VC (Marcus): What do you think the market is for a $300 Springboard module?
Fullerton: It depends on what it does. If it has a lot of multi-function, I think there is an extreme market because if you can combine a wireless device with a music device with maybe a video device, then I think you've got some value there.
VC (Marcus): Do you think that it's pivitol for devices to be small to be successful?
Fullerton: I think it needs to be small; with wireless you've got an antenna, so you're always going to dealing with some appendage from that standpoint. MiniJam has an external slot and and internal slot. With our MMC reader/writer, we're just going to just do the internal slot so you have just a single height module. Obviously the single height module is the "holy grail", but we have had very few people complain about the form factor. I don't want to go much larger than MiniJam.
VC (Marcus): What do you think the market is for additional case designs? Alot of people have cases such as this one (holds an E&B Slipper) or James' one (Rhodiana Visor case). The only Springboard modules that you could fit in here would be like the InnoPak.
Fullerton: We like the case that comes with the Visor Deluxe because it has the expanding size, so MiniJam fits in there great and you can get to the keys on the top. But that's just like a pouch, so we're designing some cases and working with case manufacturers to design things that work nicely with these oversize modules and have accessory pouches for your other things. Access to the keys and a beltclip is important or a way to carry it with a strap or something like that.
VC (James): What has been the greatest challenge that you've faced in developing the MiniJam and the SixPak throughout their development history?

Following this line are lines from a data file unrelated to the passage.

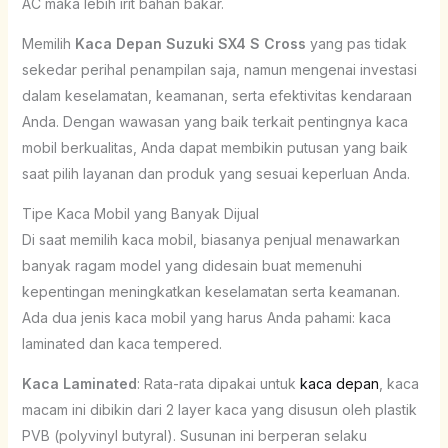
AC maka lebih irit bahan bakar.
Memilih
Kaca Depan Suzuki SX4 S Cross
yang pas tidak
sekedar perihal penampilan saja, namun mengenai investasi
dalam keselamatan, keamanan, serta efektivitas kendaraan
Anda. Dengan wawasan yang baik terkait pentingnya kaca
mobil berkualitas, Anda dapat membikin putusan yang baik
saat pilih layanan dan produk yang sesuai keperluan Anda.
Tipe Kaca Mobil yang Banyak Dijual
Di saat memilih kaca mobil, biasanya penjual menawarkan
banyak ragam model yang didesain buat memenuhi
kepentingan meningkatkan keselamatan serta keamanan.
Ada dua jenis kaca mobil yang harus Anda pahami: kaca
laminated dan kaca tempered.
Kaca Laminated
: Rata-rata dipakai untuk
kaca depan
, kaca
macam ini dibikin dari 2 layer kaca yang disusun oleh plastik
PVB (polyvinyl butyral). Susunan ini berperan selaku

Fullerton: Aside from the fact that we're building a company here at the same time, with the Visor launching in September and us hitting basically two home runs with the SixPak and MiniJam, we had to quickly build the company and get some good engineers on board. From there the hurdles have been the memory issue with flash cards and with internal memory for all of our Springboard modules.
VC (James): Thank you
Bob for your time.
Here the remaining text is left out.